Henry asks the pastor about Dale Lacy, but Dale has been spending his Sundays in the woods rather than in church, so the Pastor can’t help Henry. Pastor does, however, bring up Henry’s work with death row inmates.

Pastor: I just mean I find it really inspiring. We work with some colorful characters in our Prayer Partner Program here, and for you to be involved in that kind of work, after what you came from…

Henry: What I came from?

Pastor: Your… history in this town. It’s just, well, it’s nice to see redemption in the flesh. Ya know?

Henry looks like he’s been alive for about a thousand years. He also looks the pastor up and down like he’s trying to figure out which bone to break first.

Castle Rock really probably should get sucked down into the H*llmouth once Henry, Zalewski and his family leave.

Zalewski is let into the Kid’s cell to pick up his food tray. The food is untouched. Zalewski asks Kid if he left the cell last night. He just has to check, you know? Kid just continues to stare at Zalewski with his big eyes. Zalewski tells Kid about sympathetic pregnancy, blaming his screw ups on the stress of impending fatherhood. Kid turns his head slightly to follow Zalewski to the door. He’s otherwise still while watching and listening to Zalewski, like a bird of prey.

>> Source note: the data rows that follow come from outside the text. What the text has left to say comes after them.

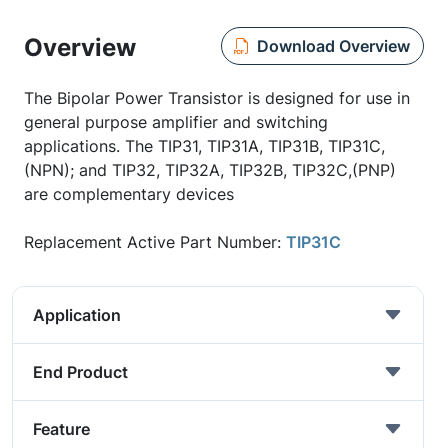
Overview
Download Overview
The Bipolar Power Transistor is designed for use in
general purpose amplifier and switching
applications. The TIP31, TIP31A, TIP31B, TIP31C,
(NPN); and TIP32, TIP32A, TIP32B, TIP32C,(PNP)
are complementary devices
Replacement Active Part Number:
TIP31C
Application
End Product
Feature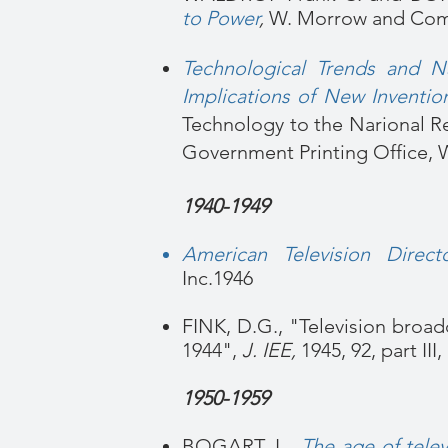
to Power
,
W. Morrow and Com
Technological Trends and Na
Implications of New Inventio
Technology to the Narional R
Government Printing Office, W
1940-1949
American Television Directo
Inc.
1946
FINK, D.G., "Television broad
1944",
J. IEE,
1945, 92, part III
1950-1959
BOGART, L.,
The age of telev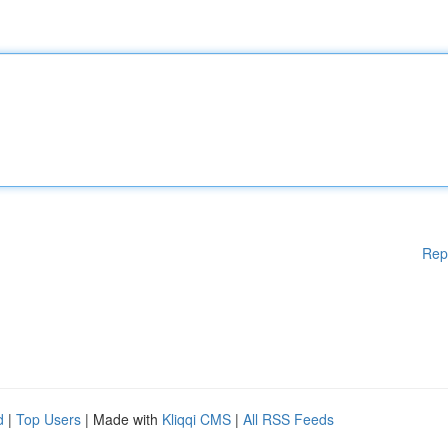
Rep
d
|
Top Users
| Made with
Kliqqi CMS
|
All RSS Feeds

Did Kid decide that Zalewski is vulnerable and he should continue to target him, or that the CO is a decent guy, and should be spared? Or is Kid an innocent victim, who’s learned not to do anything that might upset his captor, and he’s hoping Zalewski might help him?

Kid’s not talking. Maybe his power is like Black Bolt’s and any attempt at communication is deadly. Kid’s definitely thinking something, though.

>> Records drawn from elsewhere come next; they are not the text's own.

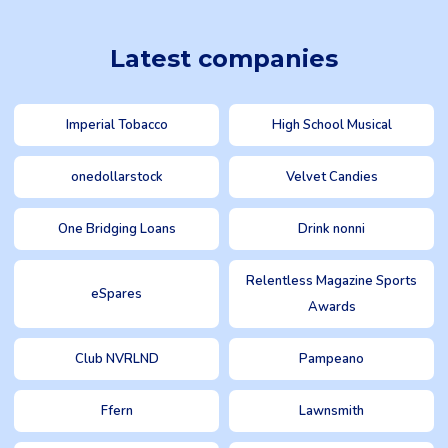
Latest companies
Imperial Tobacco
High School Musical
onedollarstock
Velvet Candies
One Bridging Loans
Drink nonni
Relentless Magazine Sports
eSpares
Awards
Club NVRLND
Pampeano
Ffern
Lawnsmith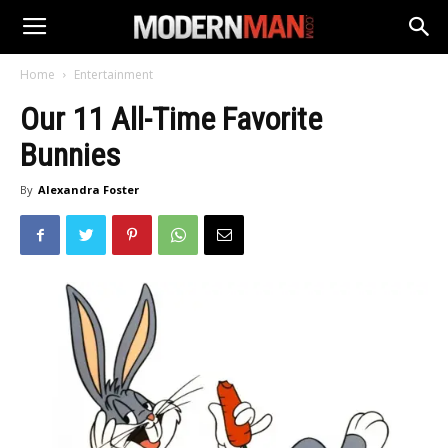
Home
Entertainment
Our 11 All-Time Favorite
Bunnies
By
Alexandra Foster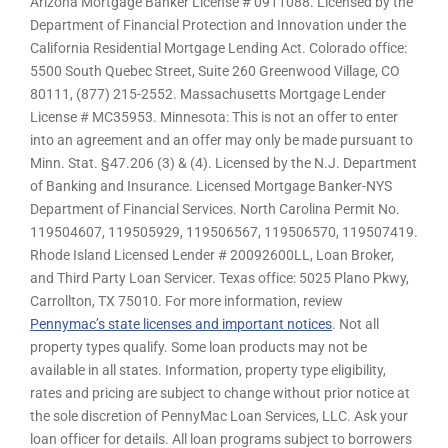
Arizona Mortgage Banker License # 0911088. Licensed by the
Department of Financial Protection and Innovation under the
California Residential Mortgage Lending Act. Colorado office:
5500 South Quebec Street, Suite 260 Greenwood Village, CO
80111, (877) 215-2552. Massachusetts Mortgage Lender
License # MC35953. Minnesota: This is not an offer to enter
into an agreement and an offer may only be made pursuant to
Minn. Stat. §47.206 (3) & (4). Licensed by the N.J. Department
of Banking and Insurance. Licensed Mortgage Banker-NYS
Department of Financial Services. North Carolina Permit No.
119504607, 119505929, 119506567, 119506570, 119507419.
Rhode Island Licensed Lender # 20092600LL, Loan Broker,
and Third Party Loan Servicer. Texas office: 5025 Plano Pkwy,
Carrollton, TX 75010. For more information, review
Pennymac’s state licenses and important notices
. Not all
property types qualify. Some loan products may not be
available in all states. Information, property type eligibility,
rates and pricing are subject to change without prior notice at
the sole discretion of PennyMac Loan Services, LLC. Ask your
loan officer for details. All loan programs subject to borrowers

Pangborn stealthily finds Porter at a hotel bar in a nearby town, maybe Portland. He orders a beer and starts talking. She thinks he’s trying to pick her up and tries to leave. He quickly gets to the point and lets her know who he is and that he has information about Lacy that needs to stay outside of normal channels.

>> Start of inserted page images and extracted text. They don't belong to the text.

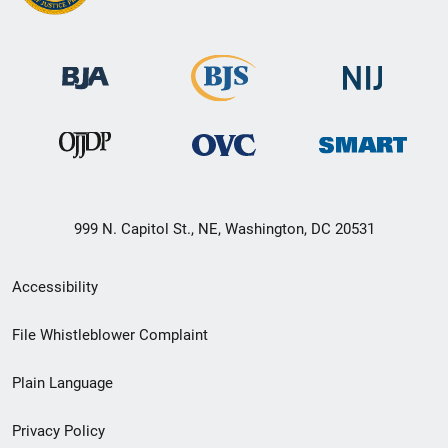
999 N. Capitol St., NE, Washington, DC 20531
Secondary
Accessibility
Footer
File Whistleblower Complaint
link
Plain Language
menu
Privacy Policy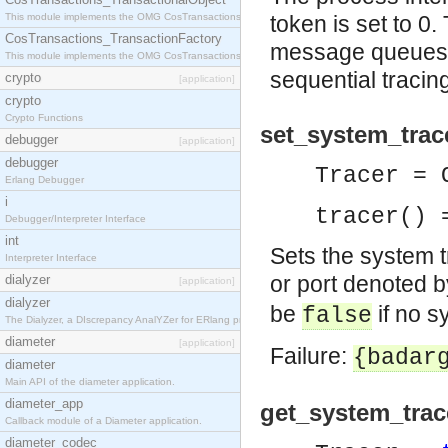
This module implements the OMG CosTransactions::TransactionalObject interface.
token is set to 0.
CosTransactions_TransactionFactory
message queues. T
This module implements the OMG CosTransactions::TransactionFactory interface.
sequential tracing
crypto
[application]
crypto
Crypto Functions
set_system_trace
debugger
[application]
debugger
Tracer = 
Erlang Debugger
i
tracer() 
Debugger/Interpreter Interface
int
Sets the system t
Interpreter Interface
or port denoted 
dialyzer
[application]
dialyzer
be
if no s
false
The Dialyzer, a DIscrepancy AnalYZer for ERlang programs
diameter
[application]
Failure:
{badar
diameter
Main API of the diameter application.
diameter_app
get_system_trace
Callback module of a Diameter application.
diameter_codec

Pangborn: I remember one night, this town car whips past, bat out of H*ll. I pulled the guy over. It turns out to be your predecessor, Warden Lacy. Well, that night he told me he had finally figured out what was wrong with Castle Rock. He said he had always thought the devil was just a metaphor, but now he knew the devil was a boy. And old Dale said he’d caught him. Had locked the devil in a box. And from here on out, it was blue skies and butterflies.

Porter: How long ago was this?

Pangborn: Don’t let that f**king kid out.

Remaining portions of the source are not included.